What to do: Make an exact copy of the entries below and leave any picture out of it.

Information provided:
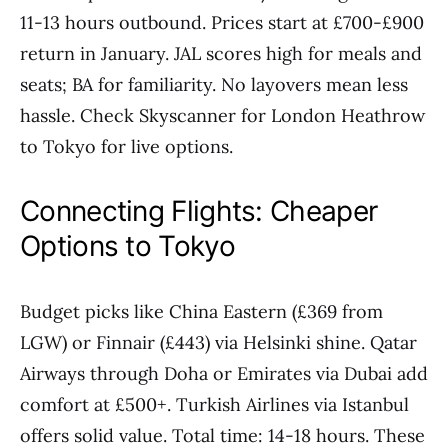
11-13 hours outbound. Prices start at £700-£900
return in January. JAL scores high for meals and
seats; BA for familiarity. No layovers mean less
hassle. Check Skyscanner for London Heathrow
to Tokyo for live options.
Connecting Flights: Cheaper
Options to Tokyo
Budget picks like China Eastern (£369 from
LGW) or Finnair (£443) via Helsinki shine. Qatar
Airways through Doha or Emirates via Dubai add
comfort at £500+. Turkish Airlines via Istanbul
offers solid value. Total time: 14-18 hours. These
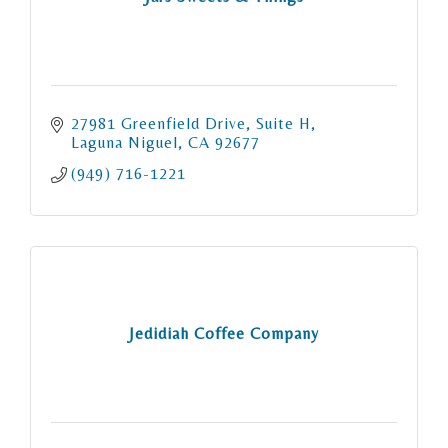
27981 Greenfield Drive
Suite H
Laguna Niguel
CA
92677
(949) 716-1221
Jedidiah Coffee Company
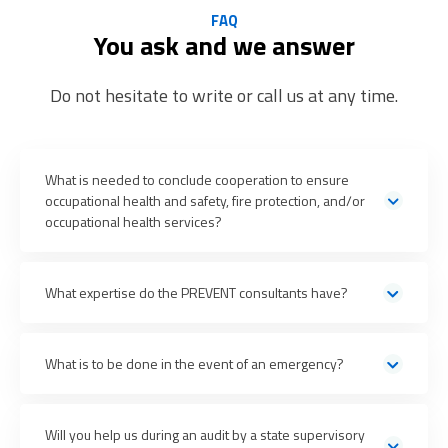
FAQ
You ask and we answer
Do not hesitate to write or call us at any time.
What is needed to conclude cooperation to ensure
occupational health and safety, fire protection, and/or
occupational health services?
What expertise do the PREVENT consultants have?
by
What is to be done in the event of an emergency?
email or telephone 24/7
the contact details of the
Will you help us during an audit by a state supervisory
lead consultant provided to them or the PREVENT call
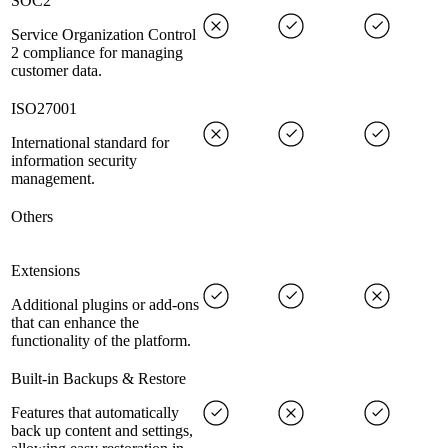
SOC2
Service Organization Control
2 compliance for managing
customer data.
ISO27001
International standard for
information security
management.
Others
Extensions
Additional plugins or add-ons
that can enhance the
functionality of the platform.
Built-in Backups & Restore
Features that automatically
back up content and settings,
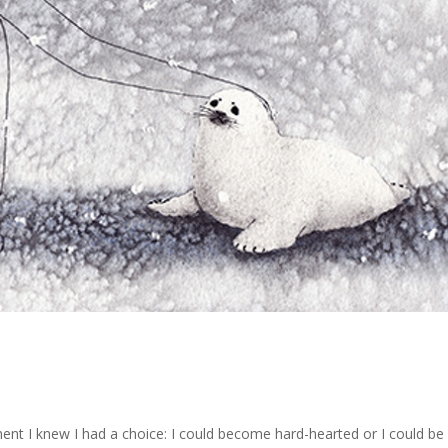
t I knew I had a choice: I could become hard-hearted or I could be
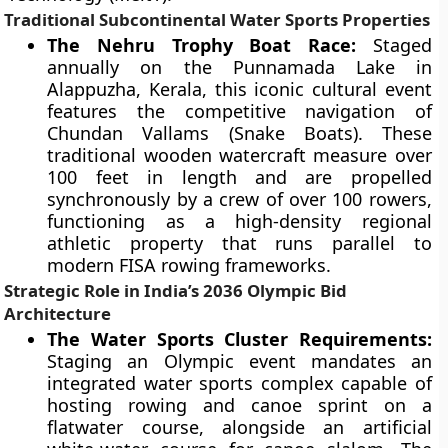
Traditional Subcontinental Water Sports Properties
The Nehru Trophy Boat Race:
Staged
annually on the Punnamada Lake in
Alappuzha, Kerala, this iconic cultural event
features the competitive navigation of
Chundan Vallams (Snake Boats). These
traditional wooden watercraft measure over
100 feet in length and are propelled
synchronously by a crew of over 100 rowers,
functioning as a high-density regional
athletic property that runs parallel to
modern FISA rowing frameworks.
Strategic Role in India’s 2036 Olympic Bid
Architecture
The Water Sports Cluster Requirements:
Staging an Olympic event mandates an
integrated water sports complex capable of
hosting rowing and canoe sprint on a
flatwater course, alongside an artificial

Result:
11-13 hours outbound. Prices start at £700-£900
return in January. JAL scores high for meals and
seats; BA for familiarity. No layovers mean less
hassle. Check Skyscanner for London Heathrow
to Tokyo for live options.
Connecting Flights: Cheaper
Options to Tokyo
Budget picks like China Eastern (£369 from
LGW) or Finnair (£443) via Helsinki shine. Qatar
Airways through Doha or Emirates via Dubai add
comfort at £500+. Turkish Airlines via Istanbul
offers solid value. Total time: 14-18 hours. These
27981 Greenfield Drive
Suite H
Laguna Niguel
CA
92677
(949) 716-1221
Jedidiah Coffee Company
FAQ
You ask and we answer
Do not hesitate to write or call us at any time.
What is needed to conclude cooperation to ensure
occupational health and safety, fire protection, and/or
occupational health services?
What expertise do the PREVENT consultants have?
by
What is to be done in the event of an emergency?
email or telephone 24/7
the contact details of the
Will you help us during an audit by a state supervisory
lead consultant provided to them or the PREVENT call
SOC2
Service Organization Control
2 compliance for managing
customer data.
ISO27001
International standard for
information security
management.
Others
Extensions
Additional plugins or add-ons
that can enhance the
functionality of the platform.
Built-in Backups & Restore
Features that automatically
back up content and settings,
t I knew I had a choice: I could become hard-hearted or I could be
Traditional Subcontinental Water Sports Properties
The Nehru Trophy Boat Race:
Staged
annually on the Punnamada Lake in
Alappuzha, Kerala, this iconic cultural event
features the competitive navigation of
Chundan Vallams (Snake Boats). These
traditional wooden watercraft measure over
100 feet in length and are propelled
synchronously by a crew of over 100 rowers,
functioning as a high-density regional
athletic property that runs parallel to
modern FISA rowing frameworks.
Strategic Role in India’s 2036 Olympic Bid
Architecture
The Water Sports Cluster Requirements:
Staging an Olympic event mandates an
integrated water sports complex capable of
hosting rowing and canoe sprint on a
flatwater course, alongside an artificial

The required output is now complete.